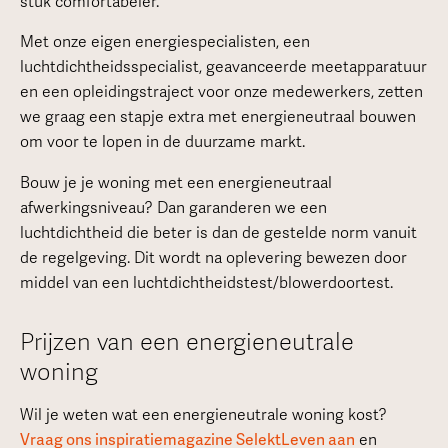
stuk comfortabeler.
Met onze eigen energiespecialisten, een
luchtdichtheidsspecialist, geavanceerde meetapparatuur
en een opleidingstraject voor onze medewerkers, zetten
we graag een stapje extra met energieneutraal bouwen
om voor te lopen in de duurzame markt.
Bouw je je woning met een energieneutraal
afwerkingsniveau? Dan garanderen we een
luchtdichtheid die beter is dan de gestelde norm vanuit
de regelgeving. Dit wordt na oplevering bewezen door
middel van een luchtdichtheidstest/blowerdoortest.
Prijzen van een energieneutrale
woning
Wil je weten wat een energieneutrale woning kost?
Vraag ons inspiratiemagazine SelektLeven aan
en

□ □ □ □ □ □ □

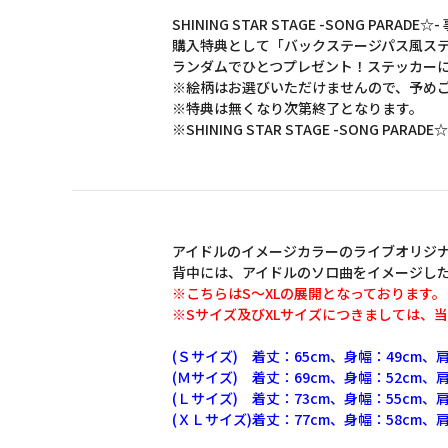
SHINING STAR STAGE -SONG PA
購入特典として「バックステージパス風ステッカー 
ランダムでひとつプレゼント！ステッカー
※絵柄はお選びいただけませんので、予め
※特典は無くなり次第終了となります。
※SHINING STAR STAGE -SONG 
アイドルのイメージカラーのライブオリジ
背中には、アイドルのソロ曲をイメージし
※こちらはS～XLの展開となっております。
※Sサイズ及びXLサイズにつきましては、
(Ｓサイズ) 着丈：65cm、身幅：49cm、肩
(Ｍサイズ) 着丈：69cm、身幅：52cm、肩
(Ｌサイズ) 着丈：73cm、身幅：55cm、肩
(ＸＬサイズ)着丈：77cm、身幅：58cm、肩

□ □ □ □ □ □ □

WORK TO COMPLETE -
Show every line in the entries above that contains the string "SHINING".

ANSWER TO THIS TASK -
SHINING STAR STAGE -SONG PA
※SHINING STAR STAGE -SONG 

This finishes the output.